Hambly Xu Yang 2023
“Recent Advances in Reinforcement Learning in Finance” is a 60-page survey by Ben Hambly (Mathematical Institute, University of Oxford), Renyuan Xu (then USC, Epstein Department of Industrial and Systems Engineering) and Huining Yang. It was posted to arXiv as preprint 2112.04553 in December 2021 (revised February 2023) and published in Mathematical Finance 33(3):437-503 in July 2023. It is the authoritative reference in this vault for one specific claim: that the Markov Decision Process is “the setting for many of the commonly used RL approaches” to financial decision-making. The survey opens by constructing the MDP — state space, action space, transition kernel, reward function, discount factor, policy, and the state-value and action-value functions linked by the Bellman equation — and only then introduces algorithms.
Hambly Xu Yang 2023 defines Markov Decision Process Trading Model Hambly Xu Yang 2023 supports Markov Decision Process Trading Model
The survey’s central organising distinction is exactly the one this vault investigates: the MDP is the problem formulation, and the solution method is a separate choice. Classical stochastic control and Dynamic Programming solve the MDP analytically when the transition kernel and reward are fully specified — at the cost of “heavily rel[ying] on model assumptions.” Reinforcement Learning Trading Policy methods solve the same MDP from sampled experience when the model is unknown, which the authors frame as the advantage of “mak[ing] full use of the large amount of financial data with fewer model assumptions.” Value- and policy-based algorithms are reviewed with “a focus on value and policy based methods that do not require any model assumptions,” and deep RL extends these with neural-network function approximation for high-dimensional state spaces.
Markov Decision Process Trading Model relates Reinforcement Learning Trading Policy Dynamic Programming supports Markov Decision Process Trading Model
The applications section casts six finance domains as MDPs: Optimal Execution (timing and sizing trades to minimise price impact and timing risk, with Almgren Chriss 2000 as the classical reference), portfolio optimisation (multi-period allocation), option pricing and hedging, Market Making (inventory control as a sequential decision), smart order routing, and robo-advising.
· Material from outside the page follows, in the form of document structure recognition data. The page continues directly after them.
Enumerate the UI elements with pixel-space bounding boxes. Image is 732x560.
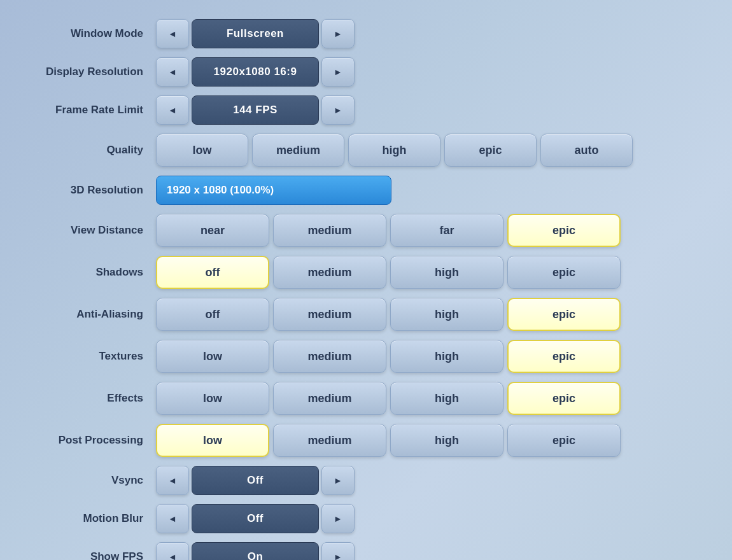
settings-panel: Window Mode ◄ Fullscreen ► Display Resol… [0, 0, 732, 560]
textures-high-btn[interactable]: high [390, 340, 503, 373]
display-resolution-left-arrow[interactable]: ◄ [156, 57, 189, 87]
effects-epic-btn[interactable]: epic [507, 382, 621, 415]
quality-low-btn[interactable]: low [156, 134, 248, 167]
effects-medium-btn[interactable]: medium [273, 382, 386, 415]
vsync-value: Off [192, 466, 319, 495]
vsync-right-arrow[interactable]: ► [321, 466, 355, 495]
post-processing-high-btn[interactable]: high [390, 424, 503, 457]
frame-rate-value: 144 FPS [192, 95, 319, 125]
display-resolution-value: 1920x1080 16:9 [192, 57, 319, 87]
view-distance-label: View Distance [38, 224, 156, 237]
vsync-label: Vsync [38, 474, 156, 487]
view-distance-row: View Distance near medium far epic [38, 214, 694, 247]
motion-blur-row: Motion Blur ◄ Off ► [38, 504, 694, 533]
shadows-off-btn[interactable]: off [156, 256, 269, 289]
shadows-row: Shadows off medium high epic [38, 256, 694, 289]
show-fps-control: ◄ On ► [156, 542, 355, 560]
anti-aliasing-medium-btn[interactable]: medium [273, 298, 386, 331]
shadows-high-btn[interactable]: high [390, 256, 503, 289]
frame-rate-right-arrow[interactable]: ► [321, 95, 355, 125]
resolution-3d-row: 3D Resolution 1920 x 1080 (100.0%) [38, 176, 694, 205]
quality-high-btn[interactable]: high [348, 134, 440, 167]
vsync-control: ◄ Off ► [156, 466, 355, 495]
view-distance-epic-btn[interactable]: epic [507, 214, 621, 247]
vsync-left-arrow[interactable]: ◄ [156, 466, 189, 495]
show-fps-value: On [192, 542, 319, 560]
post-processing-label: Post Processing [38, 434, 156, 447]
show-fps-label: Show FPS [38, 550, 156, 560]
quality-auto-btn[interactable]: auto [540, 134, 633, 167]
textures-epic-btn[interactable]: epic [507, 340, 621, 373]
shadows-label: Shadows [38, 266, 156, 279]
frame-rate-left-arrow[interactable]: ◄ [156, 95, 189, 125]
effects-row: Effects low medium high epic [38, 382, 694, 415]
quality-row: Quality low medium high epic auto [38, 134, 694, 167]
resolution-3d-label: 3D Resolution [38, 184, 156, 197]
display-resolution-row: Display Resolution ◄ 1920x1080 16:9 ► [38, 57, 694, 87]
anti-aliasing-off-btn[interactable]: off [156, 298, 269, 331]
window-mode-right-arrow[interactable]: ► [321, 19, 355, 48]
post-processing-low-btn[interactable]: low [156, 424, 269, 457]
post-processing-row: Post Processing low medium high epic [38, 424, 694, 457]
shadows-epic-btn[interactable]: epic [507, 256, 621, 289]
resolution-3d-value[interactable]: 1920 x 1080 (100.0%) [156, 176, 391, 205]
motion-blur-value: Off [192, 504, 319, 533]
show-fps-left-arrow[interactable]: ◄ [156, 542, 189, 560]
show-fps-row: Show FPS ◄ On ► [38, 542, 694, 560]
textures-row: Textures low medium high epic [38, 340, 694, 373]
view-distance-near-btn[interactable]: near [156, 214, 269, 247]
quality-label: Quality [38, 144, 156, 157]
window-mode-value: Fullscreen [192, 19, 319, 48]
window-mode-row: Window Mode ◄ Fullscreen ► [38, 19, 694, 48]
quality-medium-btn[interactable]: medium [252, 134, 344, 167]
show-fps-right-arrow[interactable]: ► [321, 542, 355, 560]
effects-high-btn[interactable]: high [390, 382, 503, 415]
anti-aliasing-row: Anti-Aliasing off medium high epic [38, 298, 694, 331]
quality-options: low medium high epic auto [156, 134, 633, 167]
motion-blur-control: ◄ Off ► [156, 504, 355, 533]
view-distance-options: near medium far epic [156, 214, 621, 247]
anti-aliasing-label: Anti-Aliasing [38, 308, 156, 321]
vsync-row: Vsync ◄ Off ► [38, 466, 694, 495]
view-distance-far-btn[interactable]: far [390, 214, 503, 247]
post-processing-epic-btn[interactable]: epic [507, 424, 621, 457]
post-processing-options: low medium high epic [156, 424, 621, 457]
textures-medium-btn[interactable]: medium [273, 340, 386, 373]
motion-blur-left-arrow[interactable]: ◄ [156, 504, 189, 533]
frame-rate-row: Frame Rate Limit ◄ 144 FPS ► [38, 95, 694, 125]
effects-options: low medium high epic [156, 382, 621, 415]
quality-epic-btn[interactable]: epic [444, 134, 537, 167]
anti-aliasing-high-btn[interactable]: high [390, 298, 503, 331]
shadows-options: off medium high epic [156, 256, 621, 289]
textures-options: low medium high epic [156, 340, 621, 373]
anti-aliasing-epic-btn[interactable]: epic [507, 298, 621, 331]
frame-rate-label: Frame Rate Limit [38, 104, 156, 116]
post-processing-medium-btn[interactable]: medium [273, 424, 386, 457]
display-resolution-right-arrow[interactable]: ► [321, 57, 355, 87]
textures-label: Textures [38, 350, 156, 363]
motion-blur-right-arrow[interactable]: ► [321, 504, 355, 533]
window-mode-control: ◄ Fullscreen ► [156, 19, 355, 48]
effects-low-btn[interactable]: low [156, 382, 269, 415]
window-mode-label: Window Mode [38, 27, 156, 40]
view-distance-medium-btn[interactable]: medium [273, 214, 386, 247]
window-mode-left-arrow[interactable]: ◄ [156, 19, 189, 48]
display-resolution-control: ◄ 1920x1080 16:9 ► [156, 57, 355, 87]
shadows-medium-btn[interactable]: medium [273, 256, 386, 289]
effects-label: Effects [38, 392, 156, 405]
frame-rate-control: ◄ 144 FPS ► [156, 95, 355, 125]
motion-blur-label: Motion Blur [38, 512, 156, 525]
display-resolution-label: Display Resolution [38, 66, 156, 78]
textures-low-btn[interactable]: low [156, 340, 269, 373]
anti-aliasing-options: off medium high epic [156, 298, 621, 331]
In every case the MDP is presented as the natural scaffolding for a forward-looking decision rather than a one-shot optimisation.
Hambly Xu Yang 2023 relates Optimal Execution Hambly Xu Yang 2023 relates Market Making
On profitability the honest grade is inconclusive, and this matters for how the paper is cited. This is a survey, not an empirical study: it reports no asset returns, no Sharpe ratios, no drawdowns, no backtest, and no out-of-sample validation. It is frequently invoked as if “trading is an MDP” were an endorsement of MDP- or RL-based trading — it is not. The survey itself enumerates the obstacles to industrial adoption: the difficulty of correctly specifying the MDP (state representation and reward design), the lack of robustness and generalisability of learned policies, the cost of exploration in live markets, and the simulation-to-deployment gap. It explicitly notes that markets are non-stationary and only partially observable, which strains the Markov assumption underpinning the entire construction. The correct reading is that Hambly-Xu-Yang establishes a rigorous, unifying vocabulary — it confers no edge and makes no profit claim.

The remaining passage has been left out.